8 Stunden alleine? Kein Problem...
14. Juni 1999 21:57

Hallo zusammen!

In letzter Zeit ist mir im Forum immer häufiger aufgefallen, daß stark
gegen das längere Alleinelassen als 5 Stunden debattiert wird. Ich z. B.
habe Zisco schon als 3 Monate alten Welpen mal 5 Stunden alleine lassen müssen
und der Krümel macht mir nicht den Eindruck als hätte er dadurch einen Knacks
bekommen!! Mein Ziel ist es, daß Zisco für den Fall der Fälle bis zu 8 Stunden
alleine bleiben kann (ab einem Alter von 2 Jahren)!Gut, wir haben noch 2 Katzen, aber soviel tut sich da auch nicht! Ich denke, das hat nichts mit Vernachlässigung oder
Verantwortungslosikeit zu tun, solange man dem Hund einen AUSGLEICH bietet!!

Zisco ist für mich mein Ein und Alles und ich würde mir lieber den rechten Arm
abhacken, als ihn aus Zeitgründen (oder Sonstigem) abzugeben! Das heißt dann,
daß er, sobald ich wieder Zuhause bin, auch meine volle Aufmerksamkeit hat. Diese
fängt mit Gassigehen und Spielen an und hört für mich bei einem lieben Wort oder
Streicheln "zwischendurch" und abendlichem Knuffeln auf der Couch auf. Vom Wochenende ganz zu schweigen!
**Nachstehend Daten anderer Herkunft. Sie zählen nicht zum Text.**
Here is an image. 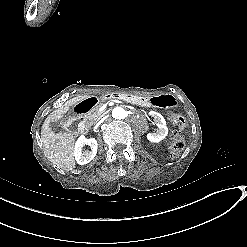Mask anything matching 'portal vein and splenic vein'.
Here are the masks:
<instances>
[{
	"instance_id": "18ae733b",
	"label": "portal vein and splenic vein",
	"mask_w": 247,
	"mask_h": 247,
	"mask_svg": "<svg viewBox=\"0 0 247 247\" xmlns=\"http://www.w3.org/2000/svg\"><path fill=\"white\" fill-rule=\"evenodd\" d=\"M111 101L114 102V103L122 104V101H119V100L113 99V98H109V99L106 100V104H104V106H102V107L100 108V111H104V109H106L107 105H109V103H110Z\"/></svg>"
}]
</instances>
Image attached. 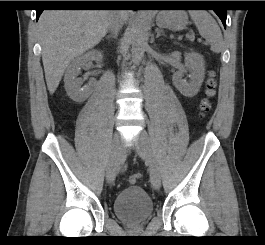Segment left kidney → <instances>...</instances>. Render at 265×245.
Here are the masks:
<instances>
[{
    "label": "left kidney",
    "instance_id": "left-kidney-1",
    "mask_svg": "<svg viewBox=\"0 0 265 245\" xmlns=\"http://www.w3.org/2000/svg\"><path fill=\"white\" fill-rule=\"evenodd\" d=\"M185 66L190 71V80L183 79L186 72L180 69L172 77L175 87L186 97H194L200 90L205 77V61L198 53L190 52L185 54Z\"/></svg>",
    "mask_w": 265,
    "mask_h": 245
}]
</instances>
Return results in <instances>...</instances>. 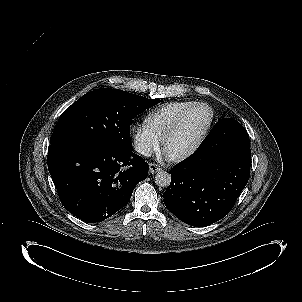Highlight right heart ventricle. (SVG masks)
I'll return each instance as SVG.
<instances>
[{
	"label": "right heart ventricle",
	"mask_w": 302,
	"mask_h": 302,
	"mask_svg": "<svg viewBox=\"0 0 302 302\" xmlns=\"http://www.w3.org/2000/svg\"><path fill=\"white\" fill-rule=\"evenodd\" d=\"M190 105V102H174L162 106L148 117L147 128L153 135L164 138L177 117Z\"/></svg>",
	"instance_id": "right-heart-ventricle-1"
}]
</instances>
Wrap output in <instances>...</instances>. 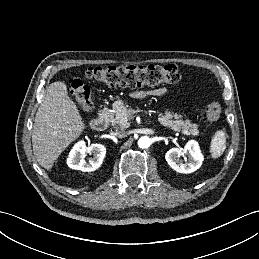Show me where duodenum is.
Here are the masks:
<instances>
[{"mask_svg": "<svg viewBox=\"0 0 259 259\" xmlns=\"http://www.w3.org/2000/svg\"><path fill=\"white\" fill-rule=\"evenodd\" d=\"M110 118L106 111H102L96 118L91 121L92 129L103 131L107 128Z\"/></svg>", "mask_w": 259, "mask_h": 259, "instance_id": "obj_1", "label": "duodenum"}]
</instances>
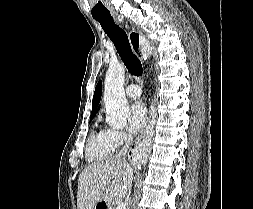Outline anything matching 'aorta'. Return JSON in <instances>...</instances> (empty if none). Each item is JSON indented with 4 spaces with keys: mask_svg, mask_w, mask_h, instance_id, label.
<instances>
[{
    "mask_svg": "<svg viewBox=\"0 0 253 209\" xmlns=\"http://www.w3.org/2000/svg\"><path fill=\"white\" fill-rule=\"evenodd\" d=\"M125 67L122 64H111L104 83V102L107 123L115 128H123L127 123L130 109L124 91Z\"/></svg>",
    "mask_w": 253,
    "mask_h": 209,
    "instance_id": "aorta-1",
    "label": "aorta"
}]
</instances>
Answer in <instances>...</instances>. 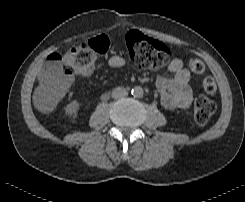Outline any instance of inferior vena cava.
Listing matches in <instances>:
<instances>
[{"label": "inferior vena cava", "mask_w": 245, "mask_h": 202, "mask_svg": "<svg viewBox=\"0 0 245 202\" xmlns=\"http://www.w3.org/2000/svg\"><path fill=\"white\" fill-rule=\"evenodd\" d=\"M128 95V92L125 88L117 87L112 91V98L118 99Z\"/></svg>", "instance_id": "602c4592"}]
</instances>
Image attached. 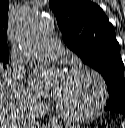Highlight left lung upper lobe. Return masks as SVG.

Ausserhalb dieser 8 Stunden
(wenn alles klappt, wird er sowieso immer dabei sein, aber man sollte halt auch das "aber" beachten) ist es auch selbstverständlich,
daß er überall dabei ist!

Da frag´ ich mich doch glatt, was für den Hund "besser" ist: vor den grausigen
8 Stunden 2 Stunden und danach 5 Stunden uneingeschränkte Aufmerksamkeit oder
"nur" das pflichterfüllende "Gassigehen-Füttern-Erziehungs-Programm"??? Welcher "normale"
Hundebesitzer beschäftigt sich schon 7 Stunden am Tag mit seinem Hund?

Achja...keine Ahnung, ob es "Erziehungssache" ist, aber bei uns ist zwischen
ca. 09.00 Uhr und 15.00 Uhr sowieso "tote Hose", aber dann...yawning smiley)

Grübelnde Grüsse,

Alex & Zisco

15. Juni 1999 06:13

Lieber Alex,
Du schreibst mir aus der Seele!!! Ich bin nämlich zu 100 % berufstätig, alleinstehend und habe zwei Hunde. Vor etwas mehr als zwei Jahren bin ich aus dem Elternhaus in eine Wohnung 5 Gehminuten von meinem Arbeitsplatz gezogen. Damals hatte ich nur einen Hund. Ich hatte so ein schlechtes Gewissen, meinen Hund alleine zu lassen, dass ich mich entschieden hatte, einen zweiten Hund (damals bereits 2 Jahre alt) anzuschaffen. Die beiden haben sich von Anhieb an wunderbar verstanden! Es geht mir wie Dir. Meine Hunde bedeuten mir alles, somit gehört ihnen meine uneingeschränkte Aufmerksamkeit nach der Arbeit. Sie haben mindestens 2 Stunden Auslauf pro Tag. Dazu kommen spielen, schmusen und rumalbern. Mittags gehe ich mit der Menü-Box von der Kantine nach Hause, damit ich das Mittagessen bei den Hunden einnehmen kann. Danach geht es ca. 30 Minuten Gassi. In meiner Freizeit lasse ich sie NIE allein und meine Ferien verbringe ich ebenfalls IMMER mit den Hunden. Die Wochenenden verbringen wir entweder mit Wandern oder manchmal auch mit Agility-Meetings.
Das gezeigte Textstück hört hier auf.